* [Task prompt] The lines below should be written out again in full, exactly as they are.

* [Supplied material]

»»

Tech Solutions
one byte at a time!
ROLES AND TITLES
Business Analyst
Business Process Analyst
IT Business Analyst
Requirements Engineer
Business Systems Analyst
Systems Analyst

««

* [Task solution]
Tech Solutions
one byte at a time!
ROLES AND TITLES
Business Analyst
Business Process Analyst
IT Business Analyst
Requirements Engineer
Business Systems Analyst
Systems Analyst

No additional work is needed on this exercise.